Social media and the rise of #sponcon

Having celebrities such as actors and sportspeople lend their famous names, beautiful faces and sculpted bodies to the promotion of a brand or product is nothing new. However, with the ever-increasing importance of social media to many business’ bottom lines, brand collaborations with big-name celebrities and #sponsored endorsements by ‘influencers’ are on the rise (a trend that carries other advertising and compliance implications, as we’ve previously discussed here). Along with the more traditional brand of celebrities, an increasing number of ‘Insta-famous’ bloggers and influencers are now making money by spruiking a wide range of (sometimes questionable) products to their legions of impressionable followers.

While some people may dismiss influencers as the worst type of celebrities – ‘famous for being famous’ – they’re laughing all the way to the bank. Adelaide-based fitness sensation Kayla Itsines boasts a shared wealth of AU$63 million (according to the AFR’s 2017 Young Rich List) thanks in large part to her 9.7-million strong Instagram following, and fashion blogger Chiara Ferragni’s social media empire is so successful it has become a case study at Harvard Business School.

How celebrities can cash in on their image rights

As the law currently stands in Australia, high profile individuals are able to licence their image rights to another entity, such as a company or a trust, for the purpose of ‘commercial exploitation’. If the individual (or at least their accountant!) is tax-savvy enough to set up this type of arrangement, any income derived from the use of their image or fame goes to that entity, rather than to the individual.

According to the Budget papers, “this creates opportunities to take advantage of different tax treatments and facilitates misreporting and incorrect tax outcomes”.

For example, the entity licensing the image rights from the famous individual can claim losses on the investment, and only pays the corporate tax rate of 30 per cent on any profits resulting from the commercial exploitation of these image rights.
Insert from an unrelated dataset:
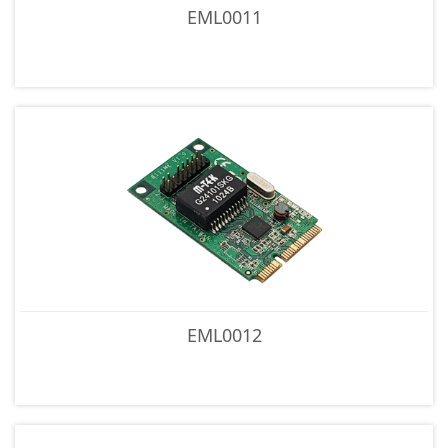
EML0011
EML0012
Especially for individuals whose personal income puts them into the highest income tax bracket, this differing tax treatment could mean a difference of tens or even hundreds of thousands of dollars. And that’s not even taking into account non-cash benefits, which can have a substantial value. Companies regularly provide celebrities and influencers with gifts of designer clothing, car loans and lavish holidays, in the hope that they will post about them on their social media and generate publicity for the brand.

Impact of the ‘fame tax’

All this is about to change, and it is bad news for any Insta-famous celebs hoping that their freebies won’t be counted as part of their income tax.  From 1 July 2019 onwards, all income (including all non-cash benefits) will be treated as part of the individual’s assessable income and will be taxed accordingly. It is likely that, at least for the majority of celebrities impacted by the change, the result will be an increase in both the amount to be taxed and the tax rate. However, due to the current inability to measure the extent of this type of income, the Government considers that the exact revenue implications of this change are “unquantifiable”.

The Government has not yet released further details on how the ‘fame tax’ will work in practice. For example, it remains to be seen whether the changes will impact the commercial exploitation of registered trade marks such as names and signatures (a topic we’ve previously considered in greater detail here) which are owned by a company rather than an individual.

Draft provisions for implementing the changes will likely be released, followed by a consultation period where stakeholders can comment on the proposed changes in advance of the 1 July 2019 introduction. For parties likely to be affected by the change – watch this space!